Rolf Reust aus Zürich ist oft mit dem Velo unterwegs. In jungen Jahren spulte er viele Kilometer auf dem Rennvelo ab. Heute fährt der 70-Jährige mit dem E-Bike oder dem Mountainbike. Vor kurzem strampelte er von Oerlikon ZH auf den Stadlerberg und zurück. Diese Tour will er demnächst mit seiner Pro-Senectute- Velogruppe Zürich Nord unter die Räder nehmen. «Velofahren belastet die Knochen weniger als zum Beispiel Joggen», sagt Reust. Es sei für ihn immer ein guter Ausgleich zum Alltag gewesen.
Ein Problem hat den Velofahrer Reust aber stets begleitet: Zu Beginn der Saison schmerzte meist sein Hintern. «Ich musste zwischendurch auf dem Velo aufstehen und die Muskeln lockern», erzählt er. Deshalb kaufte er vor einem Jahr einen neuen Sattel: Er tauschte sein schmales Modell gegen ein breiteres aus Gel ein.
Doch darauf fühlte er sich ebenfalls nicht wohl. Deshalb liess er sich zum Geburtstag im Dezember einen neuen Sattel schenken – einen, auf den seine Kollegen schwören: Er besteht aus Leder. «Diesen Sattel fahre ich zurzeit ein. Man muss wohl mehrere Hundert Kilometer darauf fahren, bis man so richtig bequem sitzt», sagt Reust. Zudem muss man das Leder regelmässig mit einer Creme einreiben, damit es nicht porös wird.
Wie Rolf Reust haben viele Velofahrer Mühe, einen passenden Sattel zu finden. Die Auswahl an Satteltypen ist gross, wie ein Vergleich des Gesundheitstipp zeigt (Tabelle im PDF). Experten sind sich einig: Man sollte vor dem Kauf verschiedene Sättel ausprobieren. Der Velofachmann Marius Graber vom Magazin «Velojournal» sagt, worauf es beim Kauf ankommt: «Wichtig ist die Form des Sattels. Diese muss zum Fahrer passen.»

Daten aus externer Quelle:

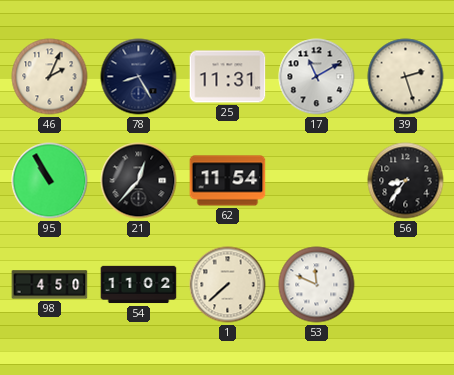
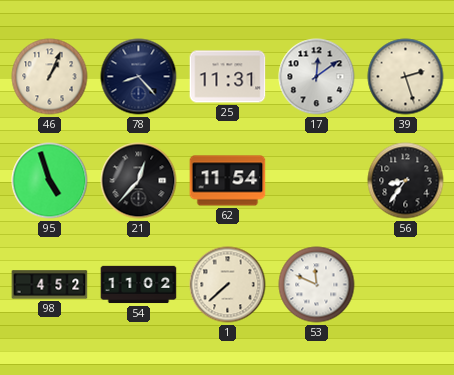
46: 2:04 -> 1:04
78: 8:25 -> 8:23
17: 11:10 -> 12:09
95: 10:55 -> 4:57
98: 4:50 -> 4:52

Breite der Sitzhöcker bestimmt die Sattelform
Der Grossteil des Gewichts eines Velofahrers lastet auf einer kleinen Fläche des Sattels. Oft spürt man das beim Fahren zuerst an den Sitzbeinhöckern. Durch das Auf und Ab der Beine bewegt sich die Knochenhaut um die Höcker und beginnt bei ungünstiger Belastung zu schmerzen. Die Sitzbeinhöcker sollten so auf dem Sattel zu liegen kommen, dass der Druck möglichst klein ist.
Den Abstand der beiden Sitzhöcker kann man selber messen (siehe «Tipps zum Velosattel»). Marius Graber sagt: «Der Abstand zwischen den Sitzhöckern gibt darüber Auskunft, wie breit der Sattel sein muss.» Je grösser der Abstand, desto breiter sollte auch der Sattel sein.
Entscheidend ist zudem die Position des Oberkörpers auf dem Fahrrad. Das hängt nicht zuletzt vom Velotyp ab. Auf einem Citybike etwa sitzt man aufrecht und belastet das Sitzbein. Markus Graber: «Bei solchen Velos empfiehlt sich ein breiter Sattel.» Auf einem Rennvelo oder Mountainbike ist der Oberkörper hingegen stark nach vorn geneigt. Das belastet den Damm- und den Schambeinbereich. «Bei solchen Velos bietet sich ein schmaler Sattel an», sagt Marius Graber.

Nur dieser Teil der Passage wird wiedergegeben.